Omitting all images, give the entries that follow again exactly as they read.

* * * * * * * * *

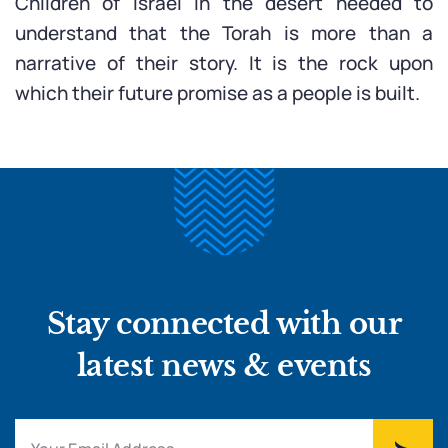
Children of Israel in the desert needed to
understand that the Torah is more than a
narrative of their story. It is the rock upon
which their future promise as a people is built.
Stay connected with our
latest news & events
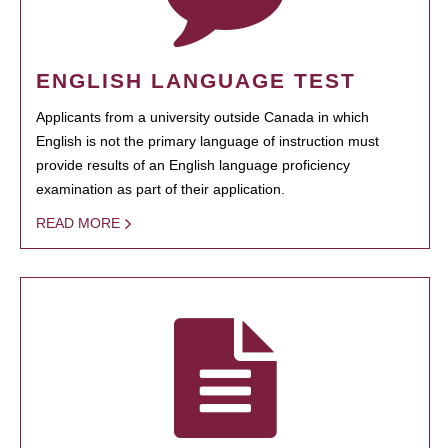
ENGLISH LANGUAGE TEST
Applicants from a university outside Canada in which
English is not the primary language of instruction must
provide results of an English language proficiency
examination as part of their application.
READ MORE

* * * * * * * * *

▸ **RESPONSE AREA**
Children of Israel in the desert needed to
understand that the Torah is more than a
narrative of their story. It is the rock upon
which their future promise as a people is built.
Stay connected with our
latest news & events
ENGLISH LANGUAGE TEST
Applicants from a university outside Canada in which
English is not the primary language of instruction must
provide results of an English language proficiency
examination as part of their application.
READ MORE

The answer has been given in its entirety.